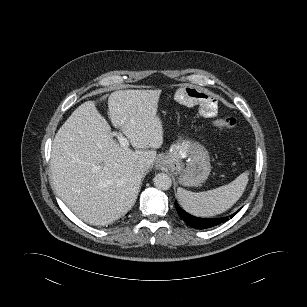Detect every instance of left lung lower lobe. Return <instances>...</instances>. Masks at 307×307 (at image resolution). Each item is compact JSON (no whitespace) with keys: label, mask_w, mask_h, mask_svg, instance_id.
<instances>
[{"label":"left lung lower lobe","mask_w":307,"mask_h":307,"mask_svg":"<svg viewBox=\"0 0 307 307\" xmlns=\"http://www.w3.org/2000/svg\"><path fill=\"white\" fill-rule=\"evenodd\" d=\"M175 207L176 210L179 214V216L191 227L195 228V229H207V228H211L214 226H217L225 221H227L229 218L225 217V218H217V219H204V218H198L195 216L190 215L189 213L185 212L183 209H181V207L177 204V202H175ZM239 212V210L237 212H235L234 214H232L230 216V218H232L233 216H235L237 213Z\"/></svg>","instance_id":"obj_1"}]
</instances>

Task brief
All of the material above must be given again verbatim, except for the pictures.

Solution
Detect every instance of left lung lower lobe. Return <instances>...</instances>. Masks at 307×307 (at image resolution). Each item is compact JSON (no whitespace) with keys: label, mask_w, mask_h, mask_svg, instance_id.
<instances>
[{"label":"left lung lower lobe","mask_w":307,"mask_h":307,"mask_svg":"<svg viewBox=\"0 0 307 307\" xmlns=\"http://www.w3.org/2000/svg\"><path fill=\"white\" fill-rule=\"evenodd\" d=\"M175 207L176 210L179 214V216L191 227L195 228V229H207V228H211L214 226H217L225 221H227L229 218L225 217V218H217V219H204V218H198L195 216L190 215L189 213L185 212L183 209H181V207L177 204V202H175ZM239 212V210L237 212H235L234 214H232L230 216V218H232L233 216H235L237 213Z\"/></svg>","instance_id":"obj_1"}]
</instances>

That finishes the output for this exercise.